Mis compañeros monaguillos prestaban poca atención a esto y se enfrascaban más en aquellas letanías curiosas que decían cosas del estilo «susum corda, mírala que gorda» o «oremus… ya la cogeremus» en alusión a una rata gorda que había sido vista por la iglesia. Yo sin embargo, atento a todo lo que se movía, aprendí buena parte de las oraciones en latín, y entre ellas la oración por excelencia: el «Padrenuestro». Supongo que debido a la temprana edad en la que lo aprendí, nunca se me ha olvidado, aunque la verdad es que hay pocas ocasiones de utilizarlo en público.

Una de ellas ocurrió en el verano de 2010 durante una estancia de tres días en el Monasterio de Santo Domingo de Silos que reflejé en la entrada «INEFABLE» en este blog. La participación conjunta con los monjes en los rezos diarios daba la ocasión de recitar el «Padrenuestro» en latín varias veces al día. Y era particularmente gratificante el poderlo hacer sin tener que leer el texto en un papel, lo que llamó la atención del padre Julián, que se mostró extrañado por el hecho y quedó muy contento cuando le conté esta misma historia ante su pregunta.

Otra ocasión ha tenido lugar este verano, mientras pasábamos unos días en la costa gerundense. En la zona donde estábamos, a seis kilómetros de la iglesia del pueblo más cercano, se decía una misa los domingos por la tarde en una sala polivalente de un centro cultural. Ante el temor de que la misa fuera en catalán, preguntamos por el idioma en que sería dicha y la contestación fue escueta: «internacional». Luego resultó ser un popurrí de todo: español, catalán, inglés, francés, italiano, alemán… y latín. Nos habían entregado unas hojas para poder seguir los rezos en diferentes idiomas pero el «padrenuestro» estaba escrito en todas ellas en latín, y así se rezó en la misa. Nuevamente tuve la oportunidad de poderlo hacer de memoria, sin tener que mirar a los papeles.

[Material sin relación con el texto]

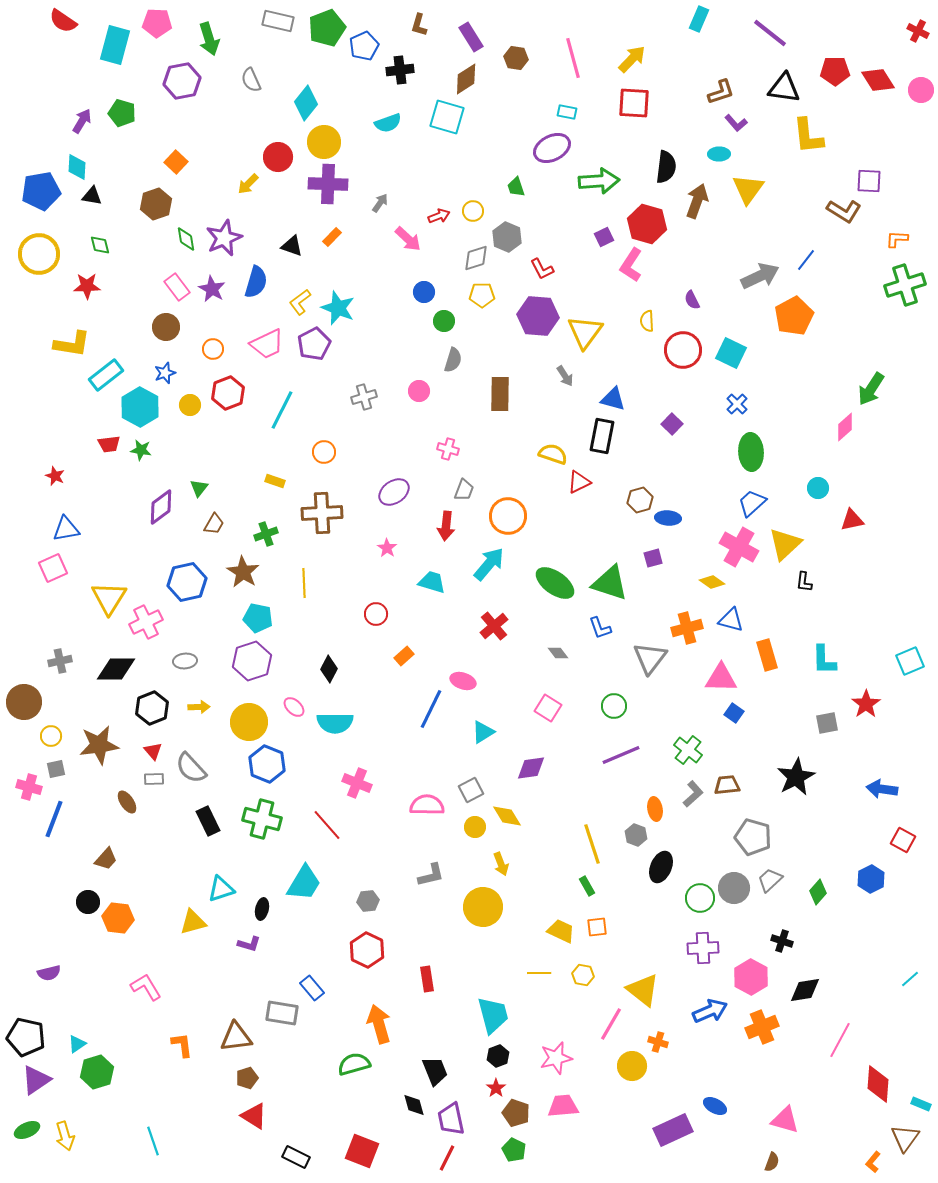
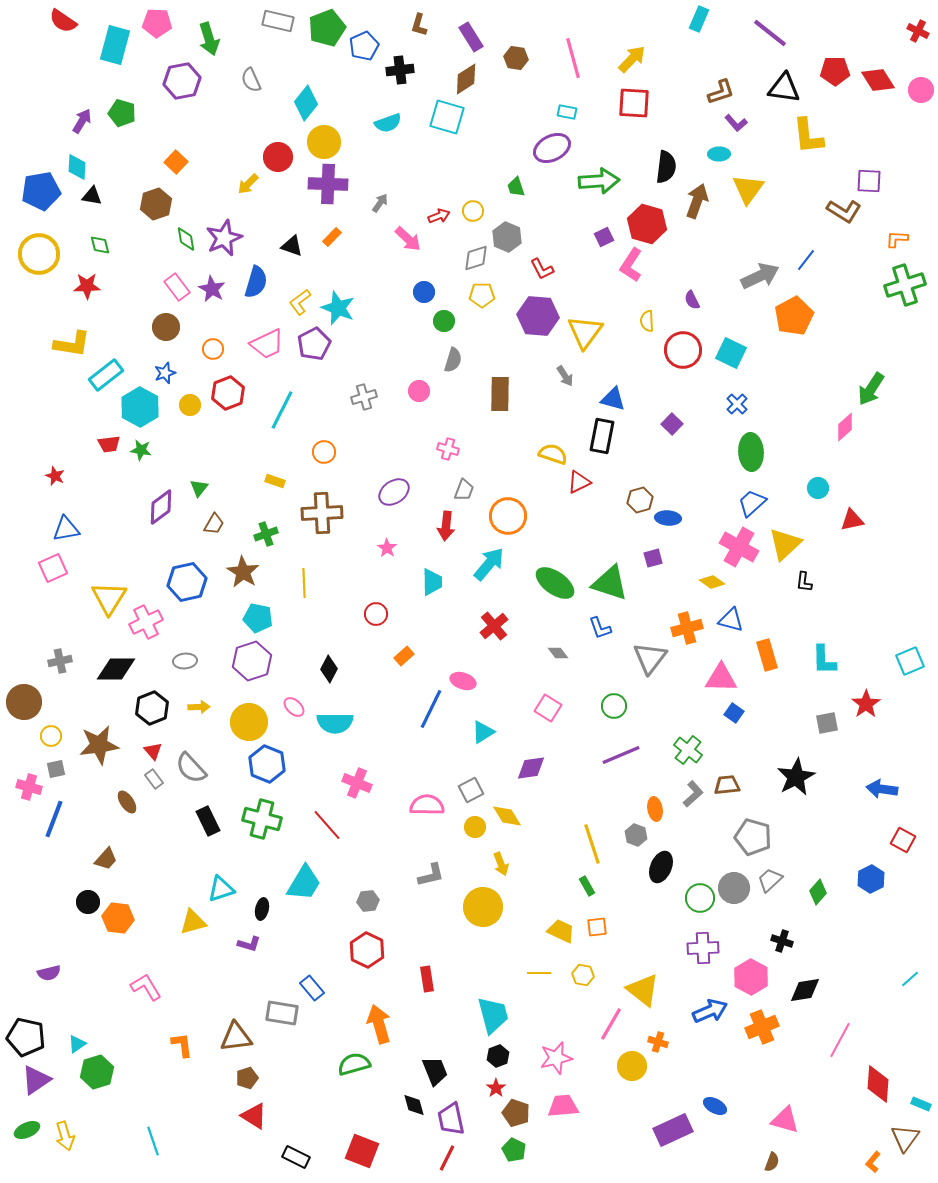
cyan trapezoid at (432, 582): rotated 72 degrees clockwise
gray rectangle at (154, 779): rotated 54 degrees clockwise
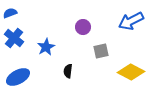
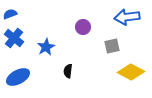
blue semicircle: moved 1 px down
blue arrow: moved 4 px left, 4 px up; rotated 20 degrees clockwise
gray square: moved 11 px right, 5 px up
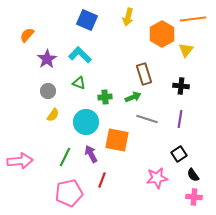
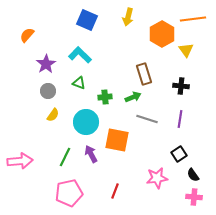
yellow triangle: rotated 14 degrees counterclockwise
purple star: moved 1 px left, 5 px down
red line: moved 13 px right, 11 px down
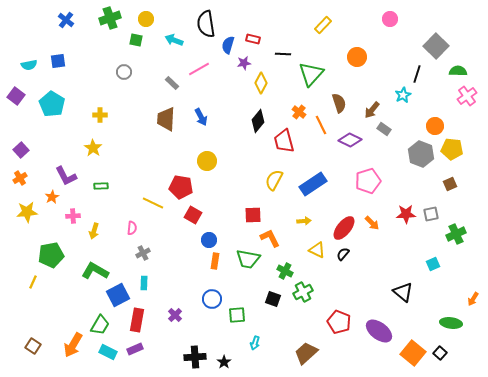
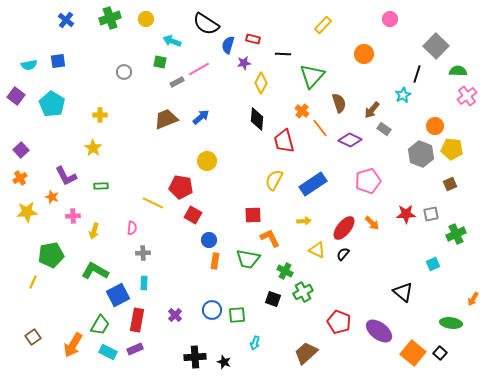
black semicircle at (206, 24): rotated 48 degrees counterclockwise
green square at (136, 40): moved 24 px right, 22 px down
cyan arrow at (174, 40): moved 2 px left, 1 px down
orange circle at (357, 57): moved 7 px right, 3 px up
green triangle at (311, 74): moved 1 px right, 2 px down
gray rectangle at (172, 83): moved 5 px right, 1 px up; rotated 72 degrees counterclockwise
orange cross at (299, 112): moved 3 px right, 1 px up
blue arrow at (201, 117): rotated 102 degrees counterclockwise
brown trapezoid at (166, 119): rotated 65 degrees clockwise
black diamond at (258, 121): moved 1 px left, 2 px up; rotated 35 degrees counterclockwise
orange line at (321, 125): moved 1 px left, 3 px down; rotated 12 degrees counterclockwise
orange star at (52, 197): rotated 24 degrees counterclockwise
gray cross at (143, 253): rotated 24 degrees clockwise
blue circle at (212, 299): moved 11 px down
brown square at (33, 346): moved 9 px up; rotated 21 degrees clockwise
black star at (224, 362): rotated 16 degrees counterclockwise
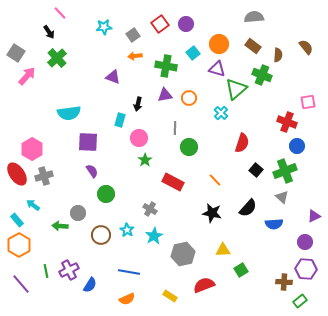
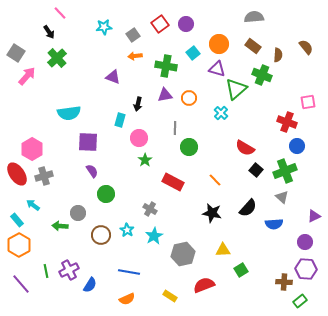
red semicircle at (242, 143): moved 3 px right, 5 px down; rotated 102 degrees clockwise
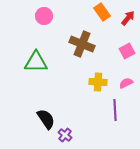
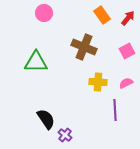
orange rectangle: moved 3 px down
pink circle: moved 3 px up
brown cross: moved 2 px right, 3 px down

Es curioso como ciertas cosas aprendidas en la infancia se quedan allí para siempre, como si estuvieran grabadas a sangre y fuego. Y esto choca con las teorías modernas de que los niños tienen que aprender las cosas en su momento, generalmente muy tarde para lo que nos parece a los que ya contamos algunos años. Recuerdo que en mi clase aprendimos a multiplicar con cinco años, lo que yo aproveché a mi vez para pedir a mi padre que me enseñara a dividir. ¿A qué edad aprenden los niños a multiplicar «de varias cifras»?.